En comptant que 1,7 million de patients ont été opérés pendant cette période, cela reste un faible pourcentage. De plus, dans cette étude, rien ne pouvait incriminer le robot directement. Elargissons un peu le sujet pour parler d’autres types de robots qui sont en train de s’introduire dans les hôpitaux : transport de matériel divers comme les robots Vecna au CHU de Nantes, distribution de médicaments comme le robot HOSPI-R de Panasonic (conçu en 2004 au Japon et qui vient tout juste maintenant de recevoir l’approbation des autorités sanitaires japonaises), et plus récemment, la volonté d’un hôpital situé dans le Massachusetts de s’appuyer sur le deep learning et le big data pour la prise de décision de ses médecins.
Quoiqu’il en soit, le processus est long car la réglementation est stricte et les machines doivent se plier à un grand nombre de normes de sécurité aussi bien électroniques que sanitaires (voir l’International Safety Organisation, normes ISO 13482).

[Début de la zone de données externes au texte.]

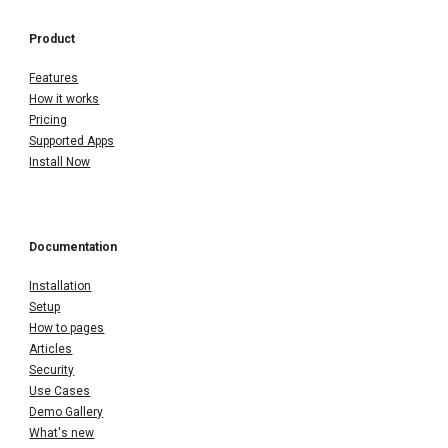
Product
Features
How it works
Pricing
Supported Apps
Install Now
Documentation
Installation
Setup
How to pages
Articles
Security
Use Cases
Demo Gallery
What's new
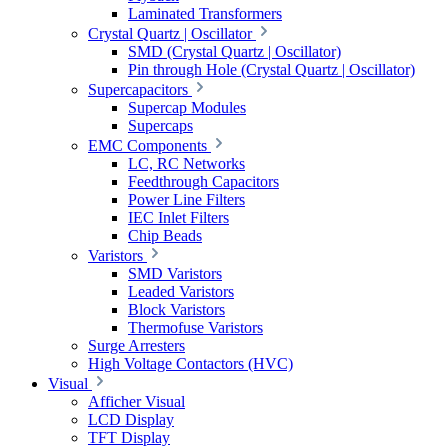
Laminated Transformers
Crystal Quartz | Oscillator
SMD (Crystal Quartz | Oscillator)
Pin through Hole (Crystal Quartz | Oscillator)
Supercapacitors
Supercap Modules
Supercaps
EMC Components
LC, RC Networks
Feedthrough Capacitors
Power Line Filters
IEC Inlet Filters
Chip Beads
Varistors
SMD Varistors
Leaded Varistors
Block Varistors
Thermofuse Varistors
Surge Arresters
High Voltage Contactors (HVC)
Visual
Afficher Visual
LCD Display
TFT Display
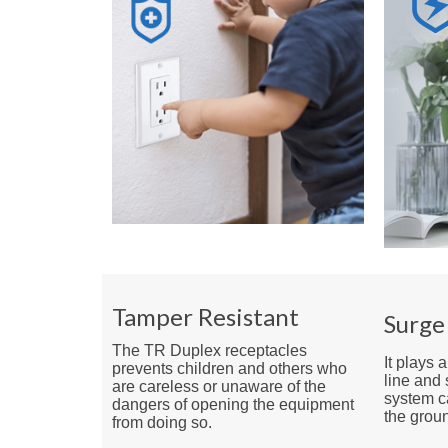
Tamper Resistant
Surge
The TR Duplex receptacles
It plays 
prevents children and others who
line and 
are careless or unaware of the
system ca
dangers of opening the equipment
the groun
from doing so.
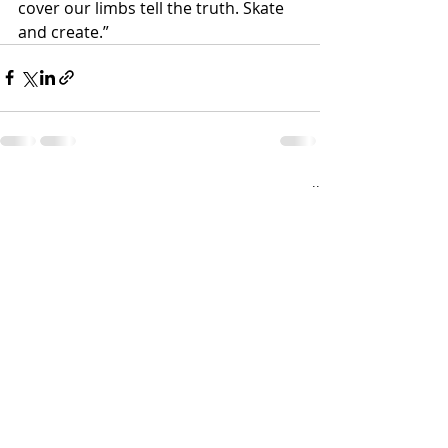
cover our limbs tell the truth. Skate 
and create.”
Recent Posts
See All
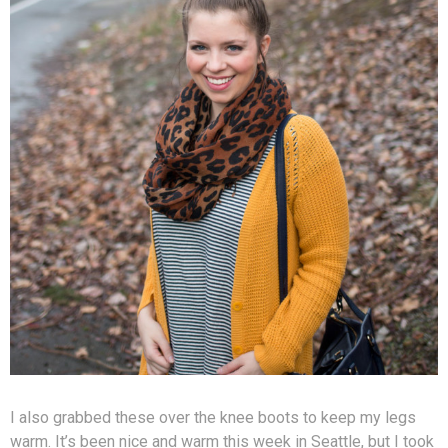
I also grabbed these over the knee boots to keep my legs
warm. It’s been nice and warm this week in Seattle, but I took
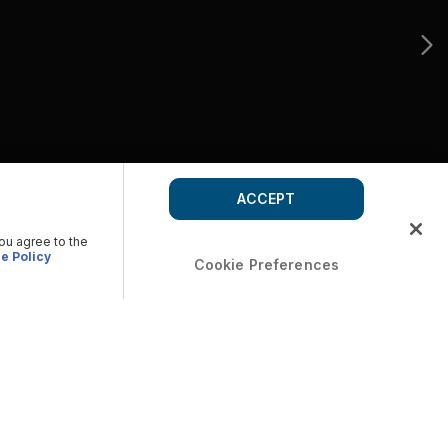
ACCEPT
you agree to the
e Policy
Cookie Preferences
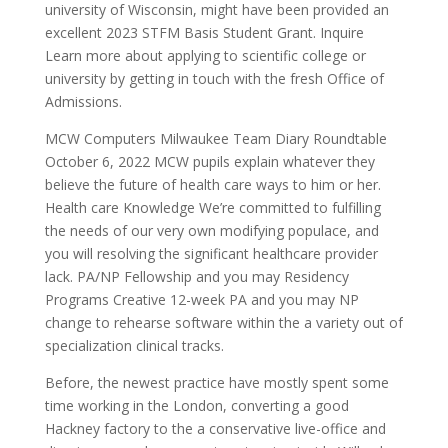
university of Wisconsin, might have been provided an
excellent 2023 STFM Basis Student Grant. Inquire
Learn more about applying to scientific college or
university by getting in touch with the fresh Office of
Admissions.
MCW Computers Milwaukee Team Diary Roundtable
October 6, 2022 MCW pupils explain whatever they
believe the future of health care ways to him or her.
Health care Knowledge We’re committed to fulfilling
the needs of our very own modifying populace, and
you will resolving the significant healthcare provider
lack. PA/NP Fellowship and you may Residency
Programs Creative 12-week PA and you may NP
change to rehearse software within the a variety out of
specialization clinical tracks.
Before, the newest practice have mostly spent some
time working in the London, converting a good
Hackney factory to the a conservative live-office and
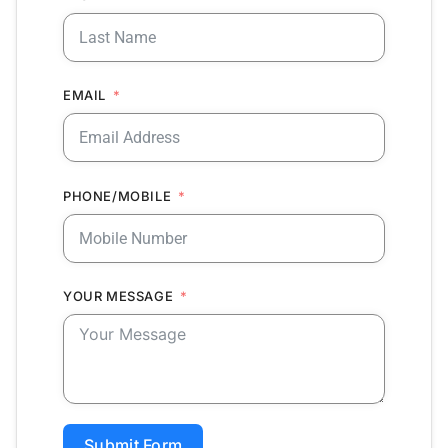
EMAIL
PHONE/MOBILE
YOUR MESSAGE
Submit Form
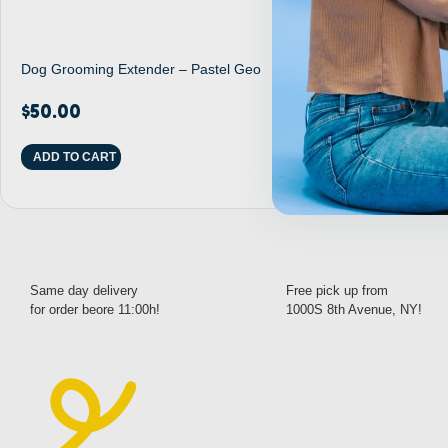
Dog Grooming Extender – Pastel Geo
Dog Noose Tet
$
50.00
$
27.00
ADD TO CART
READ MORE
Same day delivery
Free pick up from
for order beore 11:00h!
1000S 8th Avenue, NY!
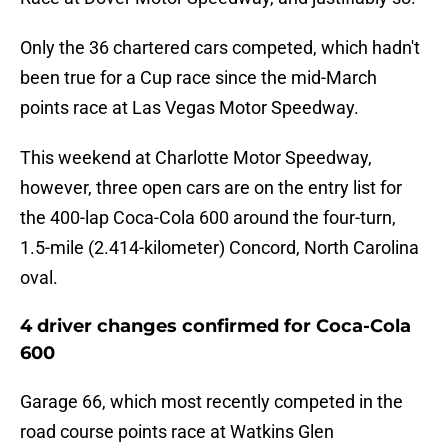
Only the 36 chartered cars competed, which hadn't
been true for a Cup race since the mid-March
points race at Las Vegas Motor Speedway.
This weekend at Charlotte Motor Speedway,
however, three open cars are on the entry list for
the 400-lap Coca-Cola 600 around the four-turn,
1.5-mile (2.414-kilometer) Concord, North Carolina
oval.
4 driver changes confirmed for Coca-Cola
600
Garage 66, which most recently competed in the
road course points race at Watkins Glen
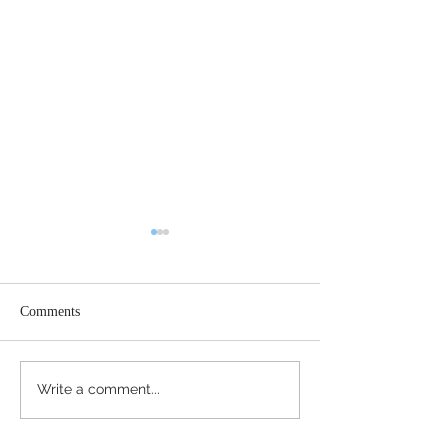
Comments
Register Today
Happy Thanksgiving!
Write a comment...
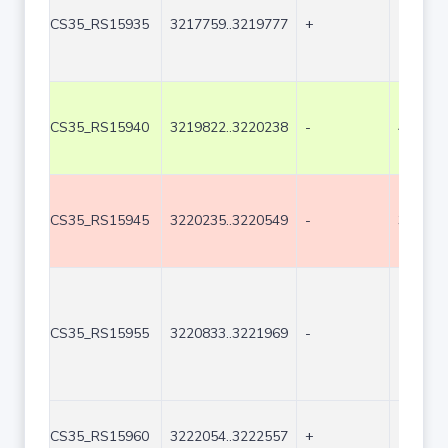
CS35_RS15935
3217759..3219777
+
2019
CS35_RS15940
3219822..3220238
-
417
CS35_RS15945
3220235..3220549
-
315
CS35_RS15955
3220833..3221969
-
1137
CS35_RS15960
3222054..3222557
+
504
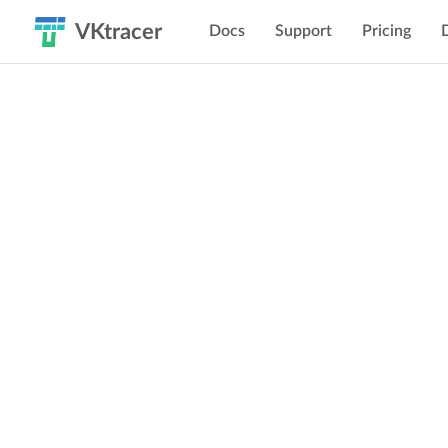
VKtracer
Docs
Support
Pricing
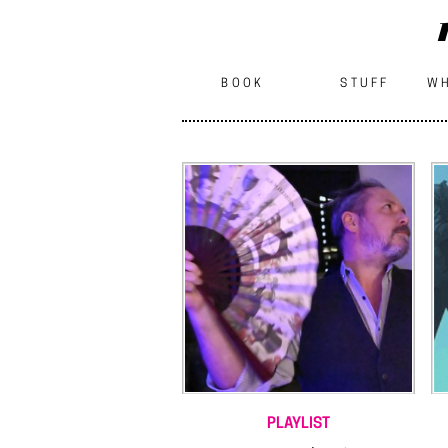
BOOK
STUFF
WH
PLAYLIST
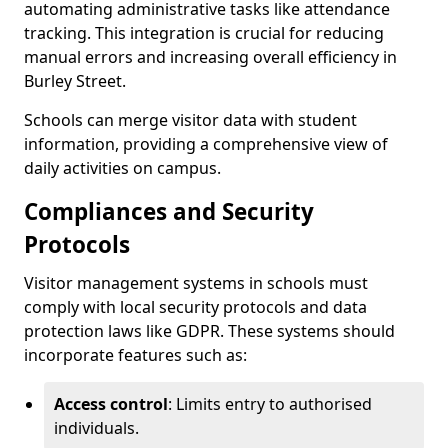
automating administrative tasks like attendance
tracking. This integration is crucial for reducing
manual errors and increasing overall efficiency in
Burley Street.
Schools can merge visitor data with student
information, providing a comprehensive view of
daily activities on campus.
Compliances and Security
Protocols
Visitor management systems in schools must
comply with local security protocols and data
protection laws like GDPR. These systems should
incorporate features such as:
Access control
: Limits entry to authorised
individuals.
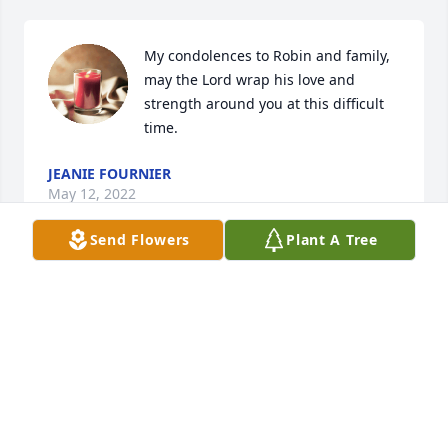
My condolences to Robin and family, 
may the Lord wrap his love and 
strength around you at this difficult 
time.
JEANIE FOURNIER
May 12, 2022
Send Flowers
Plant A Tree
My sincere condolences to the family. May our loved 
ones guide you on your journey. Forever rest in 
peace. Prayers of comfort
LORI MCKAY
May 09, 2022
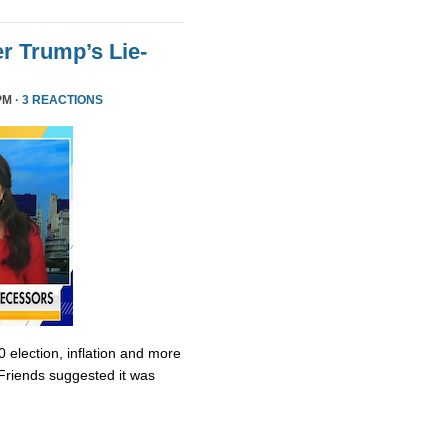
r Trump’s Lie-
PM ·
3 REACTIONS
0 election, inflation and more
Friends suggested it was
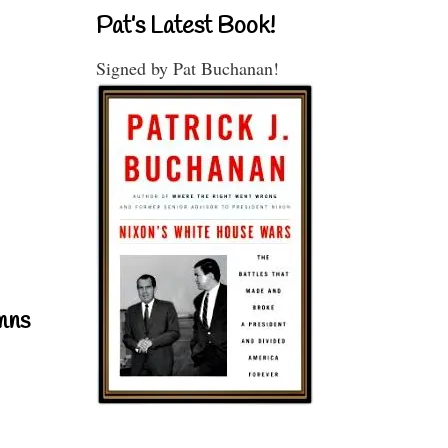
Pat’s Latest Book!
Signed by Pat Buchanan!
mns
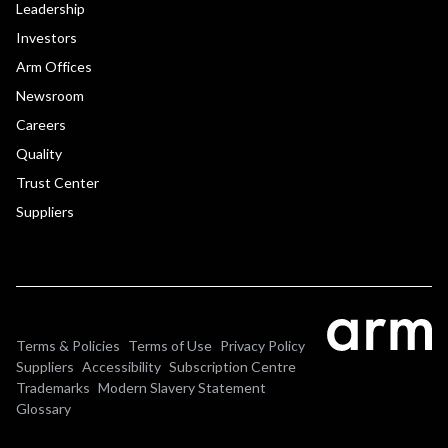
Leadership
Investors
Arm Offices
Newsroom
Careers
Quality
Trust Center
Suppliers
Terms & Policies
Terms of Use
Privacy Policy
Suppliers
Accessibility
Subscription Centre
Trademarks
Modern Slavery Statement
Glossary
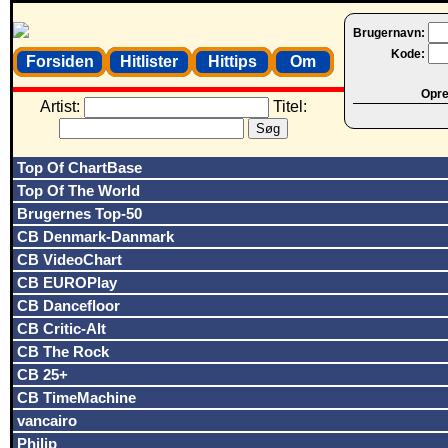
Brugernavn:
Kode:
Forsiden
Hitlister
Hittips
Om
Opret
Artist:
Titel:
Top Of ChartBase
Top Of The World
Brugernes Top-50
CB Denmark-Danmark
CB VideoChart
CB EUROPlay
CB Dancefloor
CB Critic-Alt
CB The Rock
CB 25+
CB TimeMachine
vancairo
Philip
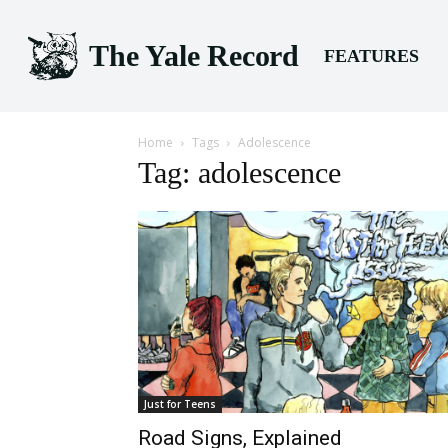
The Yale Record
FEATURES
Home
Tags
Adolescence
Tag: adolescence
Just for Teens
Road Signs, Explained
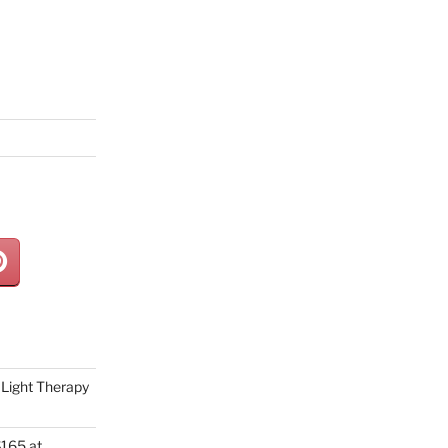
Light Therapy
165 at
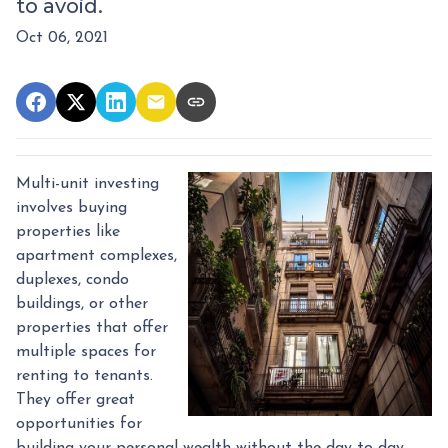
to avoid.
Oct 06, 2021
Multi-unit investing
involves buying
properties like
apartment complexes,
duplexes, condo
buildings, or other
properties that offer
multiple spaces for
renting to tenants.
They offer great
opportunities for
building your personal wealth without the day-to-day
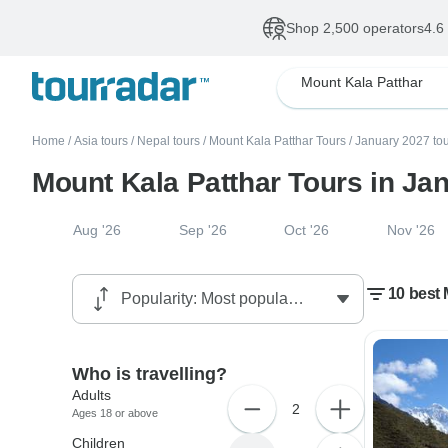
Shop 2,500 operators
4.6
Mount Kala Patthar
Home
/
Asia tours
/
Nepal tours
/
Mount Kala Patthar Tours
/
January 2027 to
Mount Kala Patthar Tours in Ja
Aug '26
Sep '26
Oct '26
Nov '26
10 best 
Who is travelling?
Adults
2
Ages 18 or above
Children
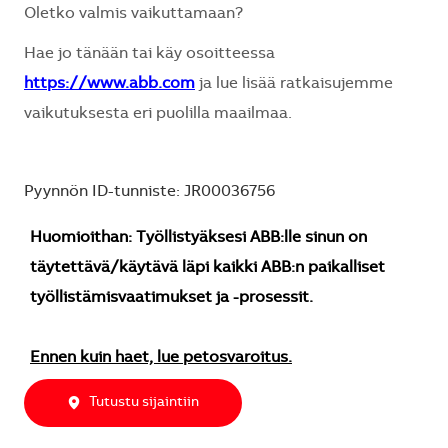
Oletko valmis vaikuttamaan?
Hae jo tänään tai käy osoitteessa
https://www.abb.com
ja lue lisää ratkaisujemme
vaikutuksesta eri puolilla maailmaa.
Pyynnön ID-tunniste: JR00036756
Huomioithan: Työllistyäksesi ABB:lle sinun on
täytettävä/käytävä läpi kaikki ABB:n paikalliset
työllistämisvaatimukset ja -prosessit.
Ennen kuin haet, lue petosvaroitus.
Tutustu sijaintiin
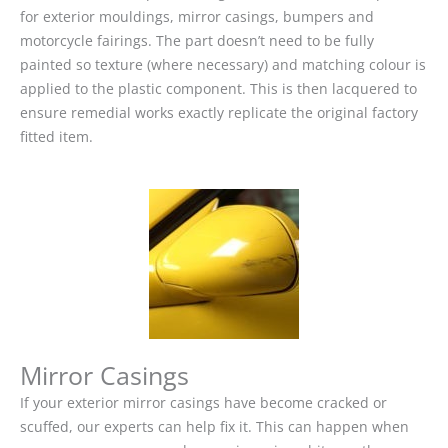
for exterior mouldings, mirror casings, bumpers and
motorcycle fairings. The part doesn’t need to be fully
painted so texture (where necessary) and matching colour is
applied to the plastic component. This is then lacquered to
ensure remedial works exactly replicate the original factory
fitted item.
Mirror Casings
If your exterior mirror casings have become cracked or
scuffed, our experts can help fix it. This can happen when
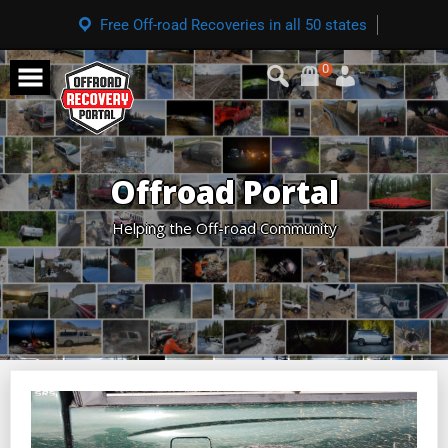
Free Off-road Recoveries in all 50 states
0
Offroad Portal
Helping the Off-road Community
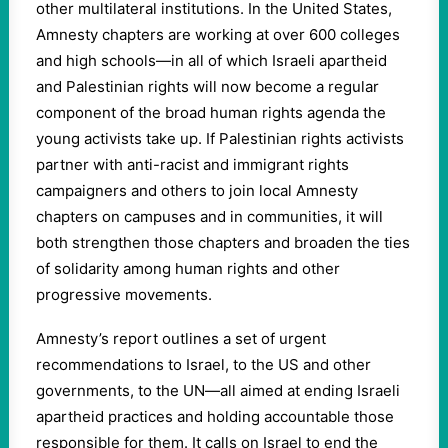
other multilateral institutions. In the United States,
Amnesty chapters are working at over 600 colleges
and high schools—in all of which Israeli apartheid
and Palestinian rights will now become a regular
component of the broad human rights agenda the
young activists take up. If Palestinian rights activists
partner with anti-racist and immigrant rights
campaigners and others to join local Amnesty
chapters on campuses and in communities, it will
both strengthen those chapters and broaden the ties
of solidarity among human rights and other
progressive movements.
Amnesty’s report outlines a set of urgent
recommendations to Israel, to the US and other
governments, to the UN—all aimed at ending Israeli
apartheid practices and holding accountable those
responsible for them. It calls on Israel to end the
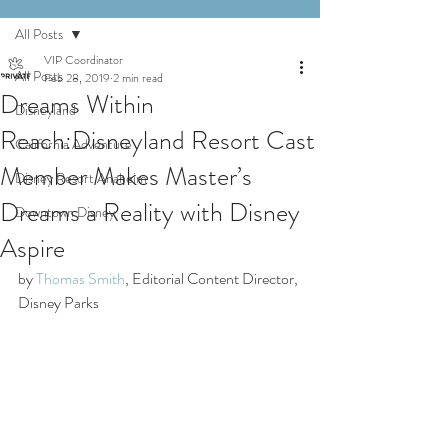
All Posts
VIP Coordinator
All Posts
Feb 28, 2019
2 min read
Dreams Within
Disneyland
Reach:Disneyland Resort Cast
California Adventure
Member Makes Master’s
Disney Resort Anaheim
Dreams a Reality with Disney
Downtown Disney
Aspire
by 
Thomas Smith
, Editorial Content Director, 
Disney Parks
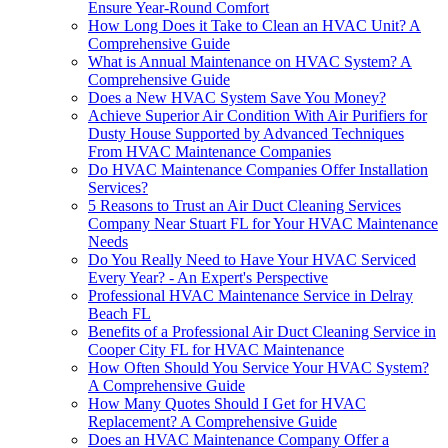
Ensure Year-Round Comfort
How Long Does it Take to Clean an HVAC Unit? A
Comprehensive Guide
What is Annual Maintenance on HVAC System? A
Comprehensive Guide
Does a New HVAC System Save You Money?
Achieve Superior Air Condition With Air Purifiers for
Dusty House Supported by Advanced Techniques
From HVAC Maintenance Companies
Do HVAC Maintenance Companies Offer Installation
Services?
5 Reasons to Trust an Air Duct Cleaning Services
Company Near Stuart FL for Your HVAC Maintenance
Needs
Do You Really Need to Have Your HVAC Serviced
Every Year? - An Expert's Perspective
Professional HVAC Maintenance Service in Delray
Beach FL
Benefits of a Professional Air Duct Cleaning Service in
Cooper City FL for HVAC Maintenance
How Often Should You Service Your HVAC System?
A Comprehensive Guide
How Many Quotes Should I Get for HVAC
Replacement? A Comprehensive Guide
Does an HVAC Maintenance Company Offer a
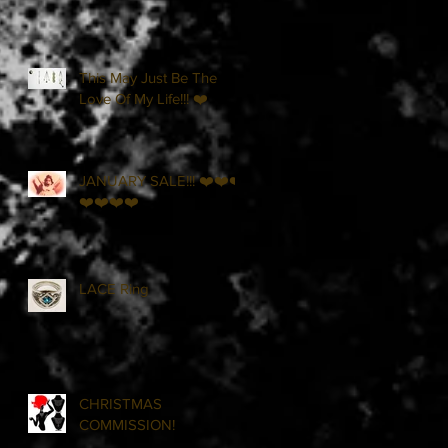
This May Just Be The
Love Of My Life!!! ❤️
JANUARY SALE!!! ❤️❤️❤️
❤️❤️❤️❤️
LACE Ring
CHRISTMAS
COMMISSION!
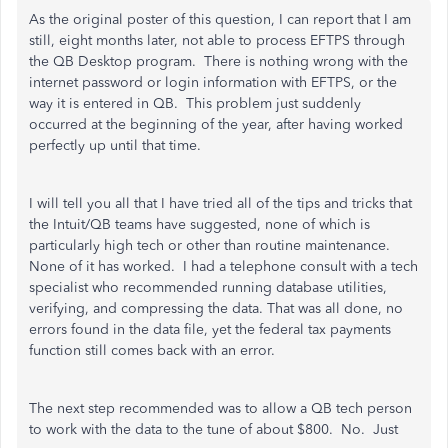
As the original poster of this question, I can report that I am
still, eight months later, not able to process EFTPS through
the QB Desktop program. There is nothing wrong with the
internet password or login information with EFTPS, or the
way it is entered in QB. This problem just suddenly
occurred at the beginning of the year, after having worked
perfectly up until that time.
I will tell you all that I have tried all of the tips and tricks that
the Intuit/QB teams have suggested, none of which is
particularly high tech or other than routine maintenance.
None of it has worked. I had a telephone consult with a tech
specialist who recommended running database utilities,
verifying, and compressing the data. That was all done, no
errors found in the data file, yet the federal tax payments
function still comes back with an error.
The next step recommended was to allow a QB tech person
to work with the data to the tune of about $800. No. Just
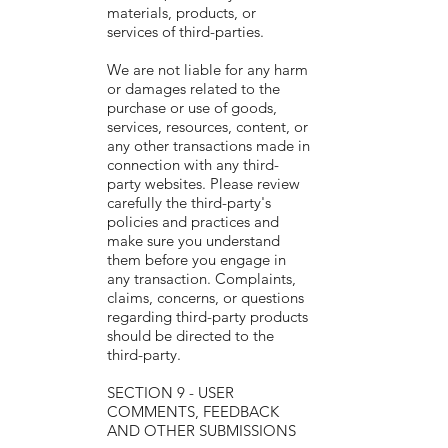
materials, products, or
services of third-parties.
We are not liable for any harm
or damages related to the
purchase or use of goods,
services, resources, content, or
any other transactions made in
connection with any third-
party websites. Please review
carefully the third-party's
policies and practices and
make sure you understand
them before you engage in
any transaction. Complaints,
claims, concerns, or questions
regarding third-party products
should be directed to the
third-party.
SECTION 9 - USER
COMMENTS, FEEDBACK
AND OTHER SUBMISSIONS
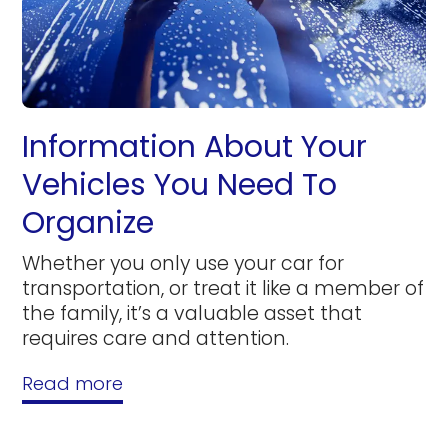
Information About Your
Vehicles You Need To
Organize
Whether you only use your car for
transportation, or treat it like a member of
the family, it’s a valuable asset that
requires care and attention.
Read more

Quant au robot STAR qui a fait pas mal de bruit, il est en réalité un cas exceptionnel, qui n’a d’ailleurs pas intégré d’hôpital. Il ne s’agit que d’un prototype qui a opéré sous la supervision de ses créateurs et en aucun cas de façon autonome.
Pourquoi parle-t-on de robot "semi-autonome" ? Dans quelle mesure un tel robot peut-il s'avérer plus efficace ou plus précis qu'un chirurgien ?
Les robots seront tout simplement plus efficaces qu’un chirurgien dans la mesure où ils ne subissent pas les effets de la fatigue, du tremblement, voire de l’impatience qui caractérisent n’importe quel être humain.
Aujourd’hui, la dernière marche à franchir pour les robots-chirurgiens est celle de la faculté à manipuler plusieurs types d’instruments. Toujours est-il qu’il y aura nécessairement un chirurgien humain derrière le robot pour superviser le tout. Pour le cas de STAR, non seulement un chirurgien est intervenu a priori pour écrire le protocole de l’opération, mais il est également intervenu ici et là au cours de l’intervention, le robot n’étant finalement qu’un vulgaire instrument au même titre qu’un scalpel.
Le robot Star (Smart Tissue Autonomous Robot) a connu un grand succès lors d'opérations sur des tissus mous. Un robot pourra-t-il à terme remplacer un chirurgien de manière totalement autonome ? Quelles sont les limites de ce procédé ?
Les limites des robots en termes de précision ne devraient pas tarder à tomber. Pour ce qui est de leur complète autonomie, il n’est pas sûr que ce soit ce que cherchent les roboticiens ou les professionnels de santé. Maintenant, il y aura inévitablement une barrière culturelle et juridique à franchir. Préférerons-nous être opérés par un homme ou une machine ? Aurons-nous la possibilité de choisir ? Est-ce que ce sera le chirurgien, le robot ou le constructeur de la machine qui sera tenu pour responsable en cas de blessure ou de défaillance ? Ce type de débats animent déjà la communauté scientifique et entrepreneuriale aux États-Unis, favorisés par l’essor des véhicules autonomes qui posent des questions de responsabilité juridique.